Sprague: The DMA has purchased eight media-based works in the last four years, ranging in price from a few hundred dollars to tens of thousands of dollars. Dallas Video Festival Director Bart Weiss says the Museum has a good variety of well-known artists, like Bill Viola, who is often considered the country's leading media artist, and more esoteric work.

Bart Weiss, Director, Dallas Video Festival: I think the Museum is picking some good pieces, which I think is really good. Obviously, they have a long way to catch up because there are people who have been collecting for a long time, and it's not a museum like the CAM in Houston, which can be more cutting edge because they are only a contemporary arts museum.

Sprague: Weiss can remember when the DMA first became interested in media arts - back in the 1980s - and curators had to run electric cords from the bathrooms to the galleries to power the installations. Then, the Museum was only temporarily showing these works, not buying them. Now, several of its galleries are entirely consumed by one or two media installations. Take Doug Akin's "These Restless Minds" as an example. It's sort of a video installation in the round. Three televisions are placed in a circle, each with different images on them. Visitors sit on specially-built risers to watch the televisions. They may recognize Akin's work, which includes producing music videos for funk star Fat Boy Slim and industrial rockers Nine Inch Nails.

Weaver: And in this piece he filmed auctioneers in the Midwest. Different auctioneers. But he didn't do them in their normal role like at a cattle auction. He did it at, like, a truck stop or the side of a pool at a motel, the highway.

[Soundtrack of auctioneers from the videotape]

Sprague: So there's a cinematic shot of a prairie on one TV, while a woman auctioneer glides down an empty escalator, calling out cattle prices, on another TV set.

Weaver: The auctioneers, as you watch it and listen to it, the auctioneers start getting faster and faster, and they almost blend in with the landscape. And it becomes one thing.

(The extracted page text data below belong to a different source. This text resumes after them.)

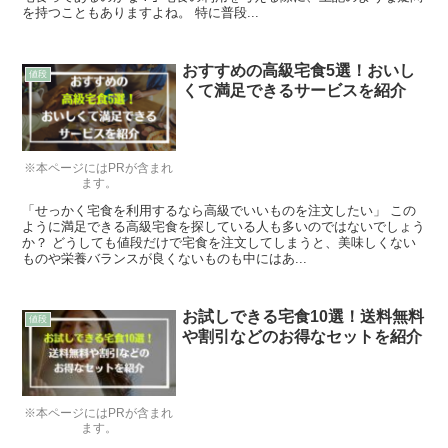
を持つこともありますよね。 特に普段...
おすすめの高級宅食5選！おいし
値段
くて満足できるサービスを紹介
※本ページにはPRが含まれ
ます。
「せっかく宅食を利用するなら高級でいいものを注文したい」 この
ように満足できる高級宅食を探している人も多いのではないでしょう
か？ どうしても値段だけで宅食を注文してしまうと、美味しくない
ものや栄養バランスが良くないものも中にはあ...
お試しできる宅食10選！送料無料
値段
や割引などのお得なセットを紹介
※本ページにはPRが含まれ
ます。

Sprague: The point? To convey the madness of our rapidly changing landscape. But you might not "get" that at first. Joan Davidow, Director Emeritus of the Arlington Museum of Art, admits even she sometimes has trouble understanding this type of art.

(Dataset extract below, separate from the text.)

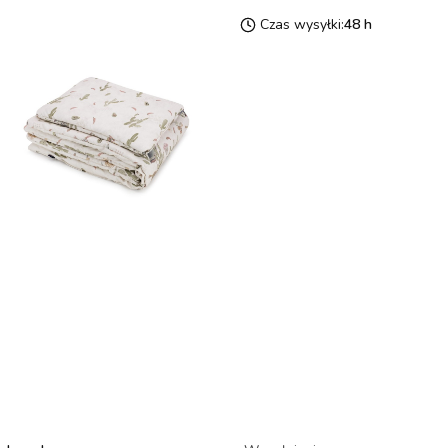
Czas wysyłki:
48 h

Joan Davidow, Director Emeritus of the Arlington Museum of Art: Oh, I think there is a younger audience for this art form because they are that much more in tune with this kind of imagery. And it's the same old problem. It's not in frames. And contemporary art isn't. So it's one more art form that's not art in frames.

Sprague: The DMA may have a few advantages over other museums that collect media-based art. First, Dallas is slightly younger than most other urban areas in the United States. Second, there are several important local private collectors of contemporary art. And third, as Bart Weiss explains, there are also a lot of people here who work with technology in their daily lives.

Weiss: That is sort of their basic experience in life, and when they come to a museum and see a very 17th- or 18th-century approach to art, as opposed a 21st-century approach to art, it doesn't resonate with them as well. So, that being, these people are generators of the new economy, it certainly makes economic sense for a museum who wants to keep its contributor base moving, to have work that represents media where they feel comfortable.

Sprague: But the DMA still lags behind museums like the Walker in Minneapolis or the San Francisco Museum of Modern Art in its collection of media arts. And the DMA doesn't have a curator devoted solely to this medium, either, as some other major museums do. However, advocates of contemporary art, like Joan Davidow, say the DMA's eight pieces are forming an important cultural niche in the city.

Davidow: It gives us an edge to keep us up to the minute and to be distinctive; rather than to have one of this and one of this, we have a cluster of something that's important and that's happening right now.

Sprague: DMA curators say they plan to continue collecting media-based art. And while their current pieces may often take up a whole gallery, you can imagine the video installation of the future being quite different. With flat screen televisions, you may soon be more likely to find even cutting-edge media installations in a frame on the wall. For KERA 90.1, I'm Suzanne Sprague.